I hardly knew how it happened. I was not aware of moving. We met each other openmouthed, hungry, overwhelmed. I threaded my fingers through his hair, keeping him there, tugging on his curls when I thought he would pull away, and he made a small cry of pain and then laughed into my mouth, his hands tightening, jerking me close, anchoring me against him. I felt his need; my own was like drowning, my bones liquid, everything in me urging him on. It was only a kiss, but it felt like more; it felt like I’d been ravaged, flayed alive, images from Samuel’s book playing through my head, and I wanted it all. I wanted Nero to do each of those things to me, but I had no words for it, none that I could say, and when he finally did break away, breathing as hard as I was, his dark eyes black, I felt I might become the ache that had lodged inside me, just one big bruise of longing. I could not bear to let him go.
He was smiling; he brushed my lips again with his own. I grabbed at him, but he did not let me keep him. His fingers were at my jaw, a gentle stroke. “We could do this right here,” he whispered to me. “But it’s all windows.”
“I don’t care,” I said.
“I think you would, when the priests at the dell’ Orto began giving you lecherous looks.”
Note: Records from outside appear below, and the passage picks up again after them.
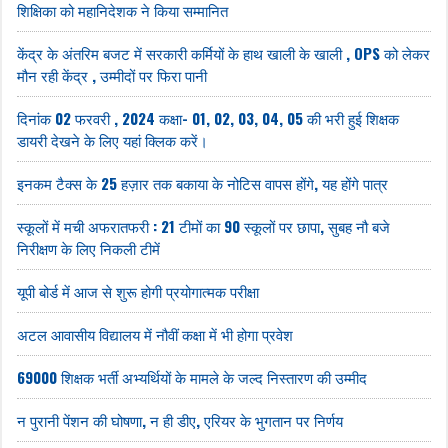
शिक्षिका को महानिदेशक ने किया सम्मानित
केंद्र के अंतरिम बजट में सरकारी कर्मियों के हाथ खाली के खाली , OPS को लेकर
मौन रही केंद्र , उम्मीदों पर फिरा पानी
दिनांक 02 फरवरी , 2024 कक्षा- 01, 02, 03, 04, 05 की भरी हुई शिक्षक
डायरी देखने के लिए यहां क्लिक करें।
इनकम टैक्स के 25 हज़ार तक बकाया के नोटिस वापस होंगे, यह होंगे पात्र
स्कूलों में मची अफरातफरी : 21 टीमों का 90 स्कूलों पर छापा, सुबह नौ बजे
निरीक्षण के लिए निकली टीमें
यूपी बोर्ड में आज से शुरू होगी प्रयोगात्मक परीक्षा
अटल आवासीय विद्यालय में नौवीं कक्षा में भी होगा प्रवेश
69000 शिक्षक भर्ती अभ्यर्थियों के मामले के जल्द निस्तारण की उम्मीद
न पुरानी पेंशन की घोषणा, न ही डीए, एरियर के भुगतान पर निर्णय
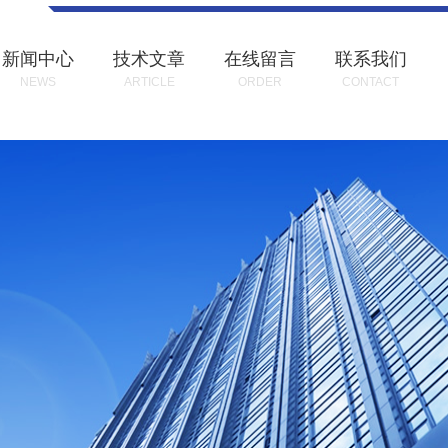
新闻中心
技术文章
在线留言
联系我们
NEWS
ARTICLE
ORDER
CONTACT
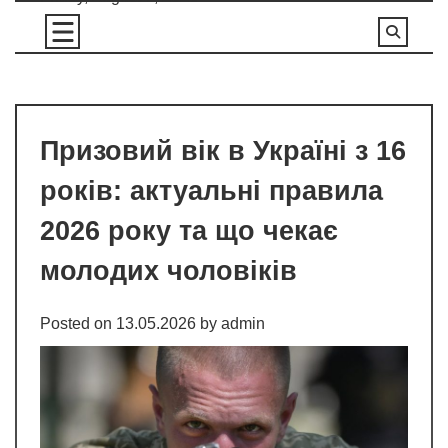
Skip
to
content
Призовий вік в Україні з 16
років: актуальні правила
2026 року та що чекає
молодих чоловіків
Posted on
13.05.2026
by
admin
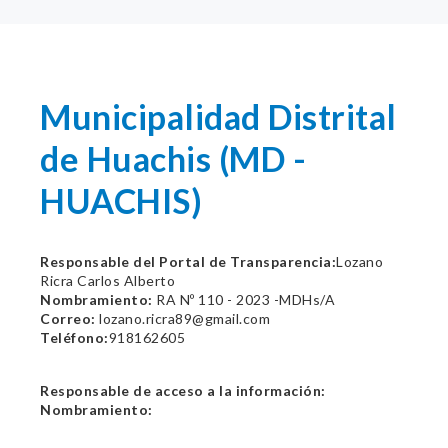
Municipalidad Distrital
de Huachis (MD -
HUACHIS)
Responsable del Portal de Transparencia:
Lozano
Ricra Carlos Alberto
Nombramiento:
RA Nº 110 - 2023 -MDHs/A
Correo:
lozano.ricra89@gmail.com
Teléfono:
918162605
Responsable de acceso a la información:
Nombramiento:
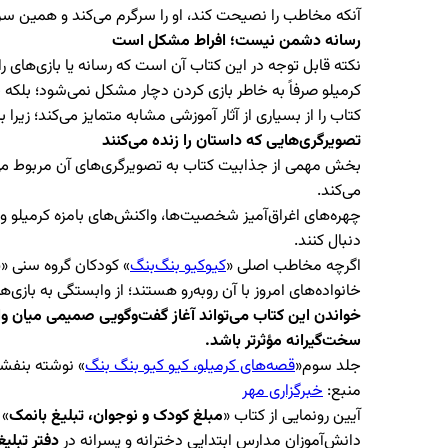
آنکه مخاطب را نصیحت کند، او را سرگرم می‌کند و همین سر
رسانه دشمن نیست؛ افراط مشکل است
نکته قابل توجه در این کتاب آن است که رسانه یا بازی‌های رای
کرمیلو صرفاً به خاطر بازی کردن دچار مشکل نمی‌شود؛ بلکه چ
کتاب را از بسیاری از آثار آموزشی مشابه متمایز می‌کند؛ زیر
تصویرگری‌هایی که داستان را زنده می‌کنند
بخش مهمی از جذابیت کتاب به تصویرگری‌های آن مربوط می‌شو
می‌کند.
چهره‌های اغراق‌آمیز شخصیت‌ها، واکنش‌های بامزه کرمیلو و 
دنبال کنند.
اگرچه مخاطب اصلی «
کیوکیو بنگ‌بنگ
» کودکان گروه سنی «ب
خانواده‌های امروز با آن روبه‌رو هستند؛ از وابستگی به بازی
خواندن این کتاب می‌تواند آغاز گفت‌وگویی صمیمی میان وا
سخت‌گیرانه مؤثرتر باشد.
جلد سوم«
قصه‌های کرمیلو، کیو کیو بنگ بنگ
» نوشته بنفشه رسولیان در 13صفحه از س
منبع:
خبرگزاری مهر
آیین رونمايی از کتاب «
مبلغ کودک و نوجوان، تبلیغ بانمک
دانش‌آموزان مدارس ابتدایی دخترانه و پسرانه در
دفتر تبلی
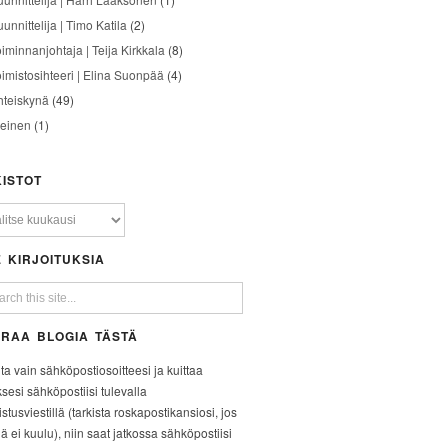
unnittelija | Timo Katila
(2)
oiminnanjohtaja | Teija Kirkkala
(8)
oimistosihteeri | Elina Suonpää
(4)
hteiskynä
(49)
leinen
(1)
ISTOT
 KIRJOITUKSIA
RAA BLOGIA TÄSTÄ
ita vain sähköpostiosoitteesi ja kuittaa
ksesi sähköpostiisi tulevalla
stusviestillä (tarkista roskapostikansiosi, jos
iä ei kuulu), niin saat jatkossa sähköpostiisi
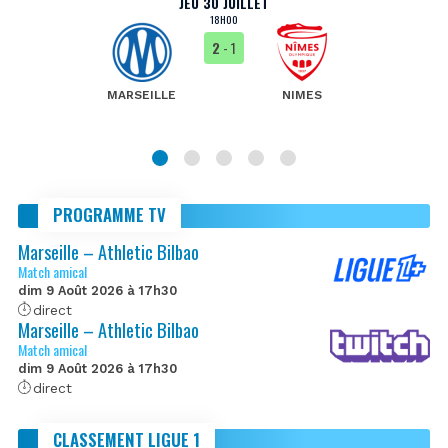
JEU 30 JUILLET
18H00
2
- 1
MARSEILLE
NIMES
PROGRAMME TV
Marseille – Athletic Bilbao
Match amical
dim 9 Août 2026 à 17h30
direct
Marseille – Athletic Bilbao
Match amical
dim 9 Août 2026 à 17h30
direct
CLASSEMENT LIGUE 1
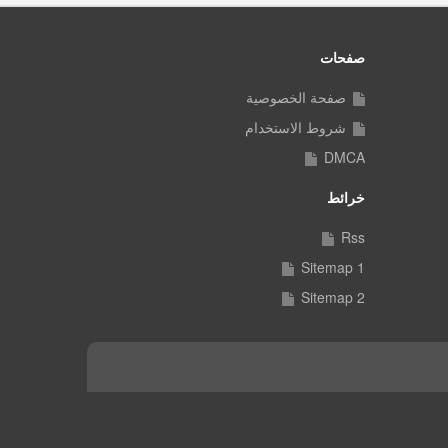
صفحات
صفحة الخصوصية
شروط الاستخدام
DMCA
خرائط
Rss
Sitemap 1
Sitemap 2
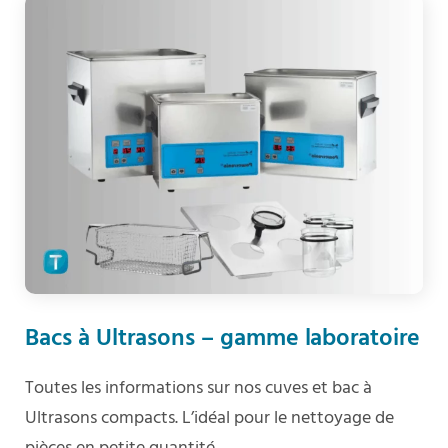
Bacs à Ultrasons – gamme laboratoire
Toutes les informations sur nos cuves et bac à
Ultrasons compacts. L’idéal pour le nettoyage de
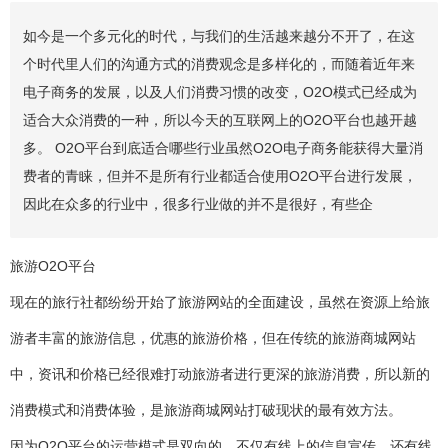
如今是一个多元化的时代，与我们的生活越来越分不开了，在这
个时代里人们的沟通方式的消费观念是多样化的，而随着近年来
电子商务的发展，以及人们消费习惯的改变，O2O模式已经成为
适合大众消费的一种，所以今天的互联网上的O2O平台也越开越
多。 O2O平台到底适合哪些行业虽然O2O电子商务能获得大量消
费者的青睐，但并不是所有行业都适合使用O2O平台进行发展，
因此在众多的行业中，很多行业做的并不是很好，有些企
旅游O2O平台
现在的旅行社都纷纷开始了旅游网站的全面建设，虽然在资源上给旅
游者丰富的旅游信息，优惠的旅游价格，但在传统的旅游商城网站
中，资讯和价格已经很难打动旅游者进行更深的旅游消费，所以新的
消费模式和消费体验，是旅游商城网站打破现状的最有效方法。
因为O2O平台的运营模式是双向的，不仅有线上的信息宣传，还有线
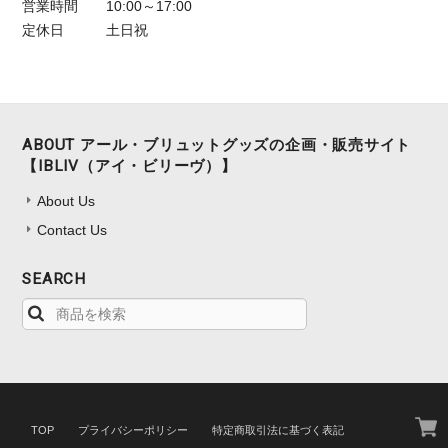
営業時間
10:00～17:00
定休日
土日祝
ABOUT アール・ブリュットグッズの企画・販売サイト
【IBLIV（アイ・ビリーヴ）】
About Us
Contact Us
SEARCH
TOP
プライバシーポリシー
特定商取引法に基づく表記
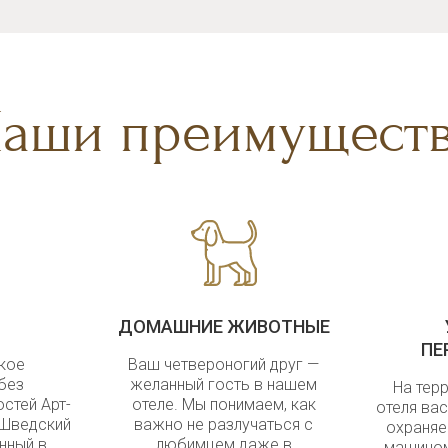
аши преимущест
ДОМАШНИЕ ЖИВОТНЫЕ
ПЕ
кое
Ваш четвероногий друг —
без
желанный гость в нашем
На тер
остей Арт-
отеле. Мы понимаем, как
отеля ва
«Шведский
важно не разлучаться с
охраняе
нный в
любимцем даже в
машином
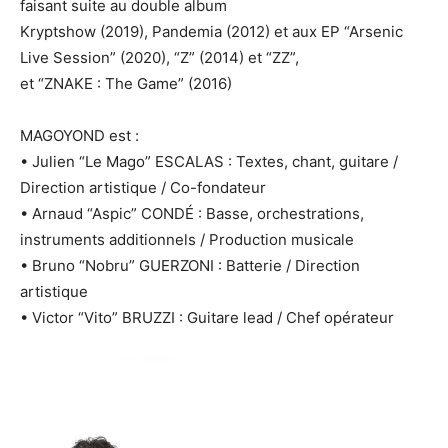
faisant suite au double album
Kryptshow (2019), Pandemia (2012) et aux EP “Arsenic
Live Session” (2020), “Z” (2014) et “ZZ”,
et “ZNAKE : The Game” (2016)
MAGOYOND est :
• Julien “Le Mago” ESCALAS : Textes, chant, guitare /
Direction artistique / Co-fondateur
• Arnaud “Aspic” CONDÉ : Basse, orchestrations,
instruments additionnels / Production musicale
• Bruno “Nobru” GUERZONI : Batterie / Direction
artistique
• Victor “Vito” BRUZZI : Guitare lead / Chef opérateur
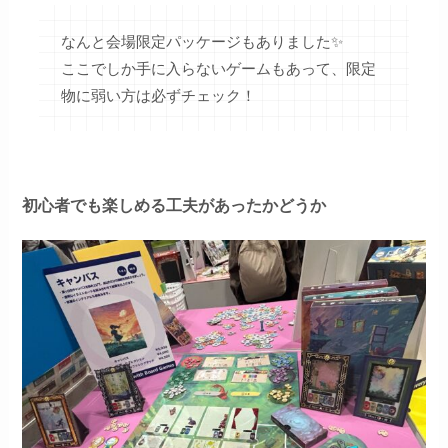
なんと会場限定パッケージもありました✨
ここでしか手に入らないゲームもあって、限定
物に弱い方は必ずチェック！
初心者でも楽しめる工夫があったかどうか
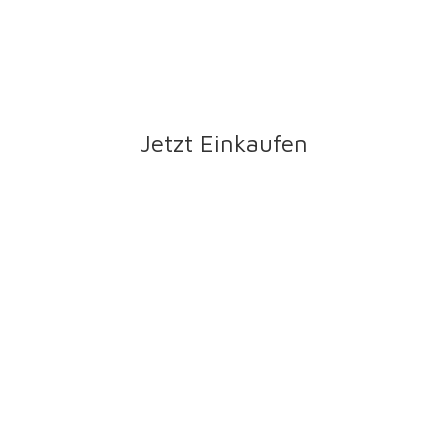
Jetzt Einkaufen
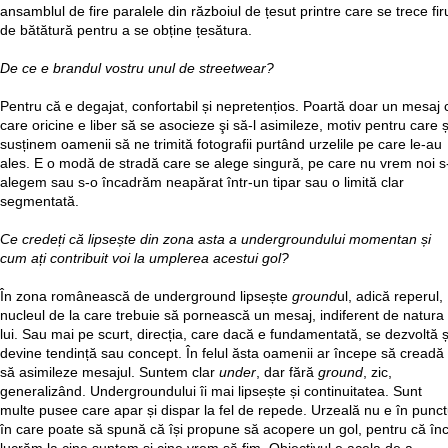
ansamblul de fire paralele din războiul de țesut printre care se trece fir
de bătătură pentru a se obține țesătura.
De ce e brandul vostru unul de streetwear?
Pentru că e degajat, confortabil și nepretențios. Poartă doar un mesaj 
care oricine e liber să se asocieze şi să-l asimileze, motiv pentru care ș
susținem oamenii să ne trimită fotografii purtând urzelile pe care le-au
ales. E o modă de stradă care se alege singură, pe care nu vrem noi s
alegem sau s-o încadrăm neapărat într-un tipar sau o limită clar
segmentată.
Ce credeți că lipsește din zona asta a undergroundului momentan și
cum ați contribuit voi la umplerea acestui gol?
În zona românească de underground lipsește
ground
ul, adică reperul,
nucleul de la care trebuie să pornească un mesaj, indiferent de natura
lui. Sau mai pe scurt, direcția, care dacă e fundamentată, se dezvoltă ș
devine tendință sau concept. În felul ăsta oamenii ar începe să creadă 
să asimileze mesajul. Suntem clar
under
, dar fără
ground
, zic,
generalizând. Undergroundului îi mai lipsește și continuitatea. Sunt
multe pusee care apar și dispar la fel de repede. Urzeală nu e în punct
în care poate să spună că își propune să acopere un gol, pentru că în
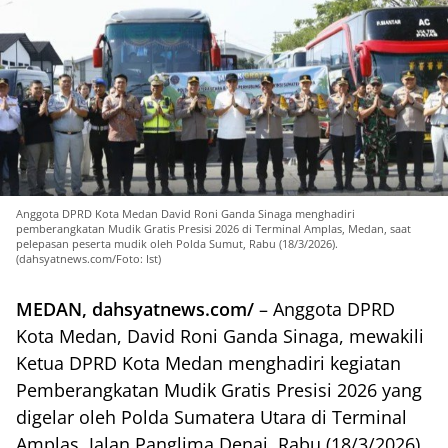
Anggota DPRD Kota Medan David Roni Ganda Sinaga menghadiri
pemberangkatan Mudik Gratis Presisi 2026 di Terminal Amplas, Medan, saat
pelepasan peserta mudik oleh Polda Sumut, Rabu (18/3/2026).
(dahsyatnews.com/Foto: Ist)
MEDAN, dahsyatnews.com/
– Anggota DPRD
Kota Medan, David Roni Ganda Sinaga, mewakili
Ketua DPRD Kota Medan menghadiri kegiatan
Pemberangkatan Mudik Gratis Presisi 2026 yang
digelar oleh Polda Sumatera Utara di Terminal
Amplas, Jalan Panglima Denai, Rabu (18/3/2026).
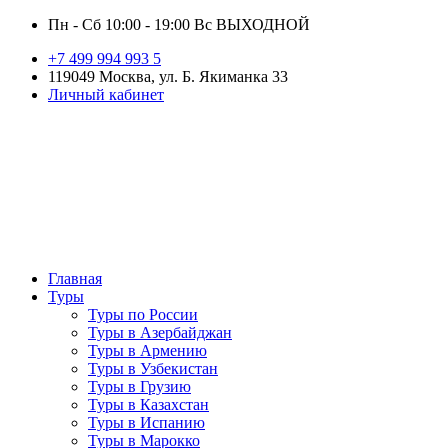
Пн - Сб 10:00 - 19:00 Вс ВЫХОДНОЙ
+7 499 994 993 5
119049 Москва, ул. Б. Якиманка 33
Личный кабинет
Главная
Туры
Туры по России
Туры в Азербайджан
Туры в Армению
Туры в Узбекистан
Туры в Грузию
Туры в Казахстан
Туры в Испанию
Туры в Марокко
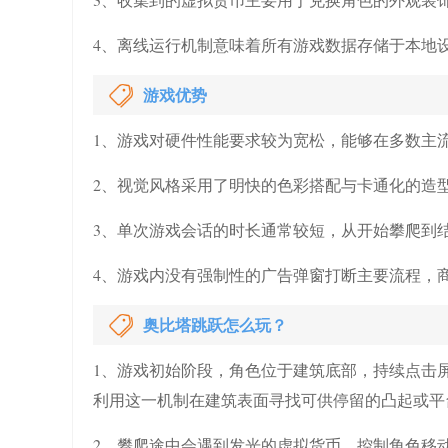
4、离线运行机制意味着所有游戏数据存储于本地
游戏优势
1、游戏对硬件性能要求较为宽松，能够在多数主
2、视觉风格采用了明快的色彩搭配与卡通化的造
3、单次游戏会话的时长通常较短，从开始攀爬到
4、游戏内没有强制性的广告弹窗打断主要流程，
奥比塔跳跃怎么玩？
1、游戏初始阶段，角色位于建筑底部，持续点击
利用这一机制在建筑表面寻找可供停留的凸起或平
2、攀爬途中会遇到发光的虚拟货币，控制角色移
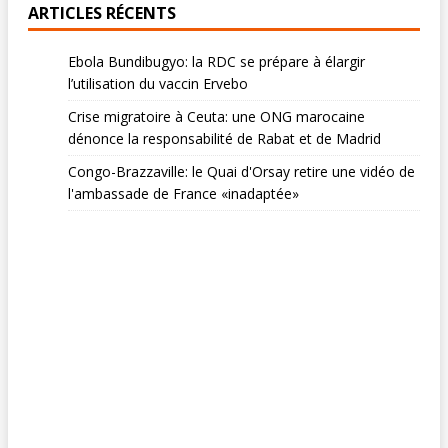
ARTICLES RÉCENTS
Ebola Bundibugyo: la RDC se prépare à élargir
l’utilisation du vaccin Ervebo
Crise migratoire à Ceuta: une ONG marocaine
dénonce la responsabilité de Rabat et de Madrid
Congo-Brazzaville: le Quai d'Orsay retire une vidéo de
l'ambassade de France «inadaptée»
“How would I know it? I don’t go to church.” I put my hand on his chest, wishing to touch his skin, wishing I could bring myself just to unbutton his shirt, taking control like the women in that wretched novel, but I was too aware of myself, of everything I didn’t know. As much as I wanted it, I was afraid.
“Heathen,” he whispered, kissing the forming bruises on my throat, and the image came into my head of Samuel doing the same thing, that same kiss. “Your heart is racing. Corexin de conejo.”
I stiffened. Those words. Just what Samuel had said. But then, they were friends. They spent so much time together. They’d shared women—not a comfortable thought—and it made sense that they might say the same things. “What does that mean?”
“Little rabbit heart,” he whispered against my skin.
I was disconcerted, though I shook it away. I did not want to be disconcerted. I wanted to keep feeling that urgency in my blood, that singing yearning.
He must have felt my hesitation, because he raised his head, a light frown in his eyes. Before he could ask, I forced myself to be bold; I attacked the buttons of his shirt—how clumsy I was; I could not make them work. He glanced at my hands, covered them with one of his own, stopping me. When I looked at him in question, he said, “Elena, I know you’ve never done this before. I want to be gentle with you. And I don’t want to bed you here, where all of Venice could see.”
The words sank into all my darkest, deepest places. “Then where?”
He laughed. “Santa Maria. So impatient.”
My face went hot. He laughed again, but more tenderly now, brushing my cheek with his fingers.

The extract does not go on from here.